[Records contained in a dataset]
****************

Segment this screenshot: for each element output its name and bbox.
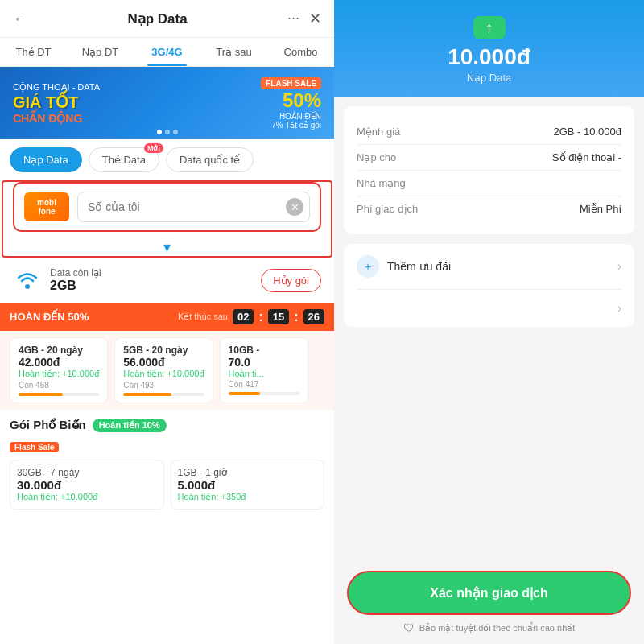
detail-row-nap-cho: Nạp cho Số điện thoại - [357,145,621,171]
data-text: Data còn lại 2GB [50,267,101,293]
hoan-tien-badge: Hoàn tiền 10% [93,419,167,432]
detail-row-phi-giao-dich: Phí giao dịch Miễn Phí [357,196,621,221]
page-title: Nạp Data [127,10,187,27]
tab-nap-dt[interactable]: Nạp ĐT [67,38,134,66]
popular-section: Gói Phổ Biến Hoàn tiền 10% Flash Sale 30… [0,410,334,644]
shield-icon: 🛡 [403,621,415,634]
pkg-refund-2: Hoàn ti... [229,369,299,378]
header-icons: ··· ✕ [287,10,321,27]
flash-sale-section: HOÀN ĐẾN 50% Kết thúc sau 02 : 15 : 26 [0,303,334,331]
pkg-remaining-0: Còn 468 [19,381,99,390]
right-subtitle: Nạp Data [467,72,512,84]
popular-card-name-0: 30GB - 7 ngày [17,467,157,478]
tab-the-dt[interactable]: Thẻ ĐT [0,38,67,66]
banner-right: FLASH SALE 50% HOÀN ĐẾN 7% Tất cả gói [261,77,321,130]
promo-text: Thêm ưu đãi [387,260,451,273]
popular-grid: 30GB - 7 ngày 30.000đ Hoàn tiền: +10.000… [10,460,324,510]
sub-tab-the-data[interactable]: Thẻ Data Mới [89,147,159,172]
pkg-name-1: 5GB - 20 ngày [123,345,204,356]
timer-seconds: 26 [303,309,324,324]
chevron-right-2-icon: › [617,301,621,316]
svg-point-0 [25,284,30,289]
back-icon[interactable]: ← [13,10,27,27]
right-top-blue: ↑ 10.000đ Nạp Data [334,0,644,97]
dropdown-arrow-icon[interactable]: ▾ [3,238,331,256]
security-note: 🛡 Bảo mật tuyệt đối theo chuẩn cao nhất [347,621,631,634]
hoan-den: HOÀN ĐẾN 7% Tất cả gói [261,112,321,130]
pkg-price-2: 70.0 [229,356,299,369]
pkg-remaining-2: Còn 417 [229,380,299,389]
timer-minutes: 15 [268,309,289,324]
banner-como: CỘNG THOẠI - DATA [13,82,100,93]
detail-row-menh-gia: Mệnh giá 2GB - 10.000đ [357,119,621,145]
pkg-price-1: 56.000đ [123,356,204,369]
detail-label-nha-mang: Nhà mạng [357,177,406,189]
flash-pct: 50% [261,89,321,112]
banner-dots [157,130,178,134]
packages-row: 4GB - 20 ngày 42.000đ Hoàn tiền: +10.000… [0,331,334,410]
data-value: 2GB [50,279,101,293]
close-icon[interactable]: ✕ [309,10,321,27]
popular-card-price-0: 30.000đ [17,478,157,492]
confirm-button[interactable]: Xác nhận giao dịch [347,571,631,615]
header: ← Nạp Data ··· ✕ [0,0,334,38]
detail-row-nha-mang: Nhà mạng [357,171,621,196]
flash-sale-small-badge: Flash Sale [10,442,59,452]
mobifone-text: mobifone [37,198,56,216]
sub-tab-data-quoc-te[interactable]: Data quốc tế [166,147,254,172]
promo-left: + Thêm ưu đãi [357,255,451,278]
tab-3g4g[interactable]: 3G/4G [134,38,200,66]
popular-card-0[interactable]: 30GB - 7 ngày 30.000đ Hoàn tiền: +10.000… [10,460,164,510]
pkg-name-2: 10GB - [229,345,299,356]
pkg-refund-1: Hoàn tiền: +10.000đ [123,369,204,379]
phone-input-section-wrapper: mobifone ✕ ▾ [2,180,332,258]
detail-label-menh-gia: Mệnh giá [357,126,400,138]
phone-input-section: mobifone ✕ [13,182,321,232]
data-remaining-section: Data còn lại 2GB Hủy gói [0,258,334,303]
detail-value-menh-gia: 2GB - 10.000đ [553,126,621,138]
tab-combo[interactable]: Combo [267,38,334,66]
confirm-section: Xác nhận giao dịch 🛡 Bảo mật tuyệt đối t… [334,561,644,644]
package-card-0[interactable]: 4GB - 20 ngày 42.000đ Hoàn tiền: +10.000… [10,337,108,403]
detail-label-phi: Phí giao dịch [357,203,418,215]
right-panel: ↑ 10.000đ Nạp Data Mệnh giá 2GB - 10.000… [334,0,644,644]
wifi-icon [13,266,42,295]
flash-sale-badge: FLASH SALE [261,77,321,89]
more-icon[interactable]: ··· [287,10,299,27]
amount-text: 10.000đ [448,44,530,70]
banner-chan: CHẤN ĐỘNG [13,112,100,125]
pkg-remaining-1: Còn 493 [123,381,204,390]
pkg-name-0: 4GB - 20 ngày [19,345,99,356]
detail-value-nap-cho: Số điện thoại - [552,151,621,163]
sub-tab-nap-data[interactable]: Nạp Data [10,147,82,172]
detail-card: Mệnh giá 2GB - 10.000đ Nạp cho Số điện t… [344,106,634,234]
package-card-2[interactable]: 10GB - 70.0 Hoàn ti... Còn 417 [220,337,308,403]
security-text: Bảo mật tuyệt đối theo chuẩn cao nhất [419,623,576,634]
left-panel: ← Nạp Data ··· ✕ Thẻ ĐT Nạp ĐT 3G/4G Trả… [0,0,334,644]
popular-card-1[interactable]: 1GB - 1 giờ 5.000đ Hoàn tiền: +350đ [171,460,325,510]
popular-card-refund-1: Hoàn tiền: +350đ [178,492,318,502]
provider-icon: ↑ [473,16,506,39]
pkg-refund-0: Hoàn tiền: +10.000đ [19,369,99,379]
popular-card-name-1: 1GB - 1 giờ [178,467,318,478]
add-promo-row[interactable]: + Thêm ưu đãi › [344,244,634,289]
detail-label-nap-cho: Nạp cho [357,151,396,163]
cancel-package-button[interactable]: Hủy gói [261,269,321,292]
popular-title: Gói Phổ Biến [10,418,86,432]
data-label: Data còn lại [50,267,101,279]
phone-input[interactable] [77,192,310,222]
flash-sale-timer: Kết thúc sau 02 : 15 : 26 [178,309,324,324]
new-badge: Mới [144,143,163,153]
mobifone-logo: mobifone [24,192,69,221]
banner-left: CỘNG THOẠI - DATA GIÁ TỐT CHẤN ĐỘNG [13,82,100,125]
empty-promo-row[interactable]: › [344,290,634,327]
timer-label: Kết thúc sau [178,312,228,322]
popular-card-refund-0: Hoàn tiền: +10.000đ [17,492,157,502]
popular-card-price-1: 5.000đ [178,478,318,492]
chevron-right-icon: › [617,259,621,274]
detail-value-phi: Miễn Phí [580,203,621,215]
tab-tra-sau[interactable]: Trả sau [200,38,267,66]
clear-input-button[interactable]: ✕ [286,198,303,216]
promo-section: + Thêm ưu đãi › › [344,244,634,327]
package-card-1[interactable]: 5GB - 20 ngày 56.000đ Hoàn tiền: +10.000… [114,337,213,403]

****************

== Task ==
Please determine how many lines in the entries contain the word "menh" and answer with the number alone.

== Response ==
3